Positive Traits of the Permissive Parent
While permissive parenting is unlikely to cultivate the most desirable traits in kids, it doesn’t mean that a permissive parent’s heart is in the wrong place. On the contrary, Magavi points out that permissive parents have some positive underlying traits.
“Permissive parents tend to be empathetic and compassionate,” she says. “They identify their child’s emotional state and attempt to address their needs. Permissive parents tend to validate their child’s feelings and are more likely to listen to their children and address their needs actively.”
Those are traits that any parent should strive to embody, and they provide a solid foundation for permissive parents who want to add structure to their relationship with their children. Focusing on what parents do well and how those things can benefit their child can help them stay positive as they navigate the ups and downs of adapting to a new parenting style.
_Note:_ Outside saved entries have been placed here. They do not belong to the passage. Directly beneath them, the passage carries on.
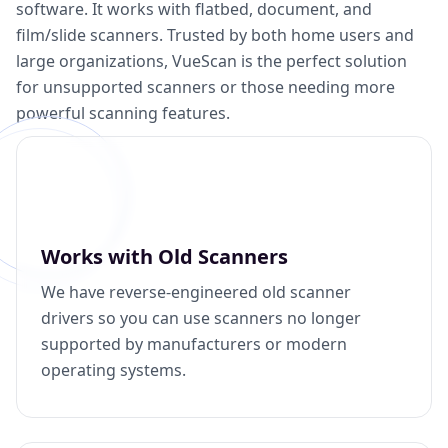
software. It works with flatbed, document, and
film/slide scanners. Trusted by both home users and
large organizations, VueScan is the perfect solution
for unsupported scanners or those needing more
powerful scanning features.
Works with Old Scanners
We have reverse-engineered old scanner
drivers so you can use scanners no longer
supported by manufacturers or modern
operating systems.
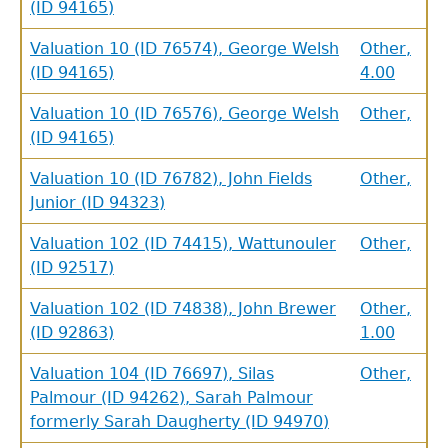
(ID 94165)
Valuation 10 (ID 76574), George Welsh
Other,
(ID 94165)
4.00
Valuation 10 (ID 76576), George Welsh
Other,
(ID 94165)
Valuation 10 (ID 76782), John Fields
Other,
Junior (ID 94323)
Valuation 102 (ID 74415), Wattunouler
Other,
(ID 92517)
Valuation 102 (ID 74838), John Brewer
Other,
(ID 92863)
1.00
Valuation 104 (ID 76697), Silas
Other,
Palmour (ID 94262), Sarah Palmour
formerly Sarah Daugherty (ID 94970)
“I advise parents to practice daily self-compassion and remind themselves that perfectionistic parenting could cause their children to perceive every shortcoming as a failure, which may lead to longstanding self-esteem concerns,” Magavi says.
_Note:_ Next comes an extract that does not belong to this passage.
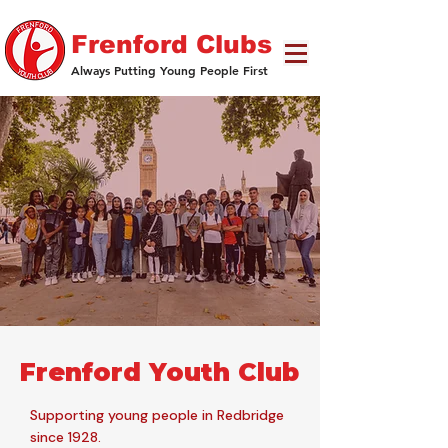
Frenford Clubs
Always Putting Young People First
Frenford Youth Club
Supporting young people in Redbridge
since 1928.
She also notes that parents may find it helpful to limit their time on social media to strengthen their self-compassion. “On social media, everyone looks like a perfect parent. Reframing thinking and identifying the good and bad in each individual and behavior helps decrease catastrophizing and rumination.”
How Can a Permissive Parent Add Structure to Their Parenting?
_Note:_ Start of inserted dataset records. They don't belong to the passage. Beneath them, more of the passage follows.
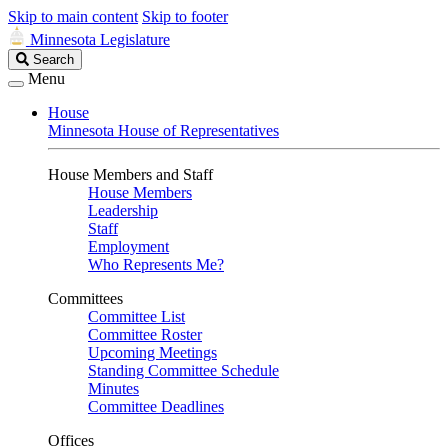
Skip to main content
Skip to footer
Minnesota Legislature
Search
Search
Legislature
Menu
House
Minnesota House of Representatives
House Members and Staff
House Members
Leadership
Staff
Employment
Who Represents Me?
Committees
Committee List
Committee Roster
Upcoming Meetings
Standing Committee Schedule
Minutes
Committee Deadlines
Offices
Adding the structure is a big adjustment for everyone. It can take time for a child to realize that these changes are intended to keep them safe and healthy. They may perceive more rules and structure as a raw assertion of power and respond negatively.
This is where the permissive parent’s strengths of empathy, compassion, and active listening come in to play. Magavi suggests utilizing opportunities for verbal support. “Providing love and support and encouraging open conversation while simultaneously maintaining house rules and safety protocols is of utmost importance,” she says. “I advise parents to create family rules and expectations and incorporate frequent validation and positive reinforcement.”
And, of course, getting on the same page with a partner or co-parent helps. Considering changes and making a coordinated effort gives a better chance for success and makes things easier on kids. “I recommend both parents share changes to rules and regulations to align their parenting, so children have some consistency and do not begin to perceive one parent as the ‘good cop’ or ‘bad cop,’” Magavi says.
Helping Kids Adjust to Changes
A move away from permissive parenting is good in the long run, but it can be a tough adjustment for kids. They’re used to having things pretty good. So they will feel annoyed and maybe even abandoned when parents start expecting them to do something for themselves.
Magavi encourages parents to explain the benefits of following some rules and regulations. “This allows children to reframe their thinking and identify the benefits of rules. Subsequently, it is helpful to discuss family rules and the reason behind each one,” she says. “Similarly, it is important to explain the consequences of breaking the rules. Parents who were formerly permissive may find that their children are not taking them seriously, and it may take time for their children to conceptualize and follow through on rules and routines.”